Re: Content Sniffing impact on HTTPbis - #155 from Ian Hickson on 2009-06-05 (ietf-http-wg@w3.org from April to June 2009)

From: Ian Hickson <ian@hixie.ch>
Date: Fri, 5 Jun 2009 21:56:07 +0000 (UTC)
To: Bjoern Hoehrmann <derhoermi@gmx.net>
Cc: Adam Barth <w3c@adambarth.com>, HTTP Working Group <ietf-http-wg@w3.org>
Message-ID: <Pine.LNX.4.62.0906052154190.16244@hixie.dreamhostps.com>

On Fri, 5 Jun 2009, Bjoern Hoehrmann wrote:
> >>
> >> why step 3 only applies when you have at least three bytes and then 
> >> only compares two bytes,
> >
> >We could change this to be slightly tighter, but it's a bit pedantic.
> 
> When I read the text I suspect there is an error in the specifi- cation, 
> and would then implement what I think my application ought to do; but 
> your goal is that people implement it exactly as written.

The original reason for this was that I did not want to sniff as a 
particular type a file that only contained a BOM, since it is more likely 
that this is an error and that the file is really some other encoding.


> >> why the UTF-32 BOM is not being detected,
> >
> >We measured and determined that it was not needed for compatibility. In 
> >general, we tried to minimize the amount of sniffing.
> 
> As I read the draft, UTF-32LE encoded text/plain documents will be 
> sniffed as text/plain because they have a UTF-16LE BOM; UTF-32BE encoded 
> text/plain documents will be sniffed as application/octet- stream.

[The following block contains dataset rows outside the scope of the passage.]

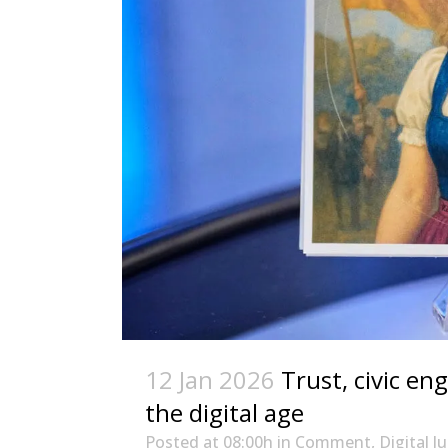
12 Jan 2026
Trust, civic en
the digital age
Posted at 08:00h
in
Comment
,
Digital J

This 
> is inconsistent and confusing (there is suddenly some doubt whether you 
> treat the document as UTF-16 or UTF-32, and while browsers might not 
> support UTF-32, other applications will).

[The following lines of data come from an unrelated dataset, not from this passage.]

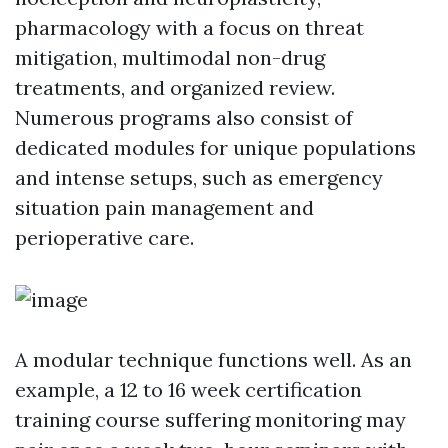
pharmacology with a focus on threat
mitigation, multimodal non-drug
treatments, and organized review.
Numerous programs also consist of
dedicated modules for unique populations
and intense setups, such as emergency
situation pain management and
perioperative care.
A modular technique functions well. As an
example, a 12 to 16 week certification
training course suffering monitoring may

We're explicitly not supporting UTF-32. For more details see HTML5.

-- 
Ian Hickson               U+1047E                )\._.,--....,'``.    fL
http://ln.hixie.ch/       U+263A                /,   _.. \   _\  ;`._ ,.
Things that are impossible just take longer.   `._.-(,_..'--(,_..'`-.;.'

Received on Friday, 5 June 2009 21:56:42 UTC